MODE_ACCESS_POINT unconditionally blocks announce broadcasts in Transport::outbound(), preventing local TCP clients from discovering each other. Changing to MODE_GATEWAY allows announces to flow through send_outgoing() which broadcasts to all connected clients. Root cause: receiver's announce was stored in announce_table but never rebroadcast on LocalTcpInterface, so sender could never find a path.
12 KiB
microReticulum Bug Report
1. Copy-vs-Reference Bugs in Transport.cpp
Summary
Several locations in Transport.cpp retrieve LinkEntry or DestinationEntry values from std::map containers by copy instead of by reference. Subsequent mutations (setting _validated, updating _timestamp) only affect the local copy — the actual map entry is never updated.
This is a Python→C++ porting issue: in Python, dict[key] returns a reference to the value, so transport.link_table[link_id][0] = time.time() mutates the dict entry in place. In C++, (*iter).second returns a copy when assigned to a non-reference variable.
Bug 1a — LRPROOF handler: _validated never set on map entry (CRITICAL)

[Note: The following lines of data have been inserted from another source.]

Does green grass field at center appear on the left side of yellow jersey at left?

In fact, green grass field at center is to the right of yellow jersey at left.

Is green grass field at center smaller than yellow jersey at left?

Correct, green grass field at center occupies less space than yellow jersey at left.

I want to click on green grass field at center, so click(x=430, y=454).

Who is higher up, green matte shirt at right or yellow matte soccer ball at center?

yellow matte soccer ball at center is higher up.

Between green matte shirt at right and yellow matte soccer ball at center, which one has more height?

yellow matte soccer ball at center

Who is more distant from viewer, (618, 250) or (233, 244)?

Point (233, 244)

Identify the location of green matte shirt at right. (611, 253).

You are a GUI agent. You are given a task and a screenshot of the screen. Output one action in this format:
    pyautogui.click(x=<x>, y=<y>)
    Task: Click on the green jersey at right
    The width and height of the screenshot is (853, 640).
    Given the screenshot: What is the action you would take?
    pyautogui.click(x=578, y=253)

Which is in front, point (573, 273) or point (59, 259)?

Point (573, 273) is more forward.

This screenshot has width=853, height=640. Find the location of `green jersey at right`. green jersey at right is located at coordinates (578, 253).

File: Transport.cpp, LRPROOF handling section
Code (before fix):
LinkEntry link_entry = (*_link_table.find(packet.destination_hash())).second; // COPY
// ... later:
link_entry._validated = true; // Only updates local copy
Impact: The link_table entry's _validated stays false. The culling code in jobs() checks:
if (link_entry._validated) {
if (OS::time() > (link_entry._timestamp + LINK_TIMEOUT)) { ... } // 15 minutes
} else {
if (OS::time() > link_entry._proof_timeout) { ... } // 6-18 seconds
}
Since _validated is never set to true, the entry is culled at proof_timeout (6 × hops = 6–18 seconds) instead of LINK_TIMEOUT (15 minutes). All subsequent link data packets (resource chunks, keepalives, etc.) are silently dropped once the entry is removed.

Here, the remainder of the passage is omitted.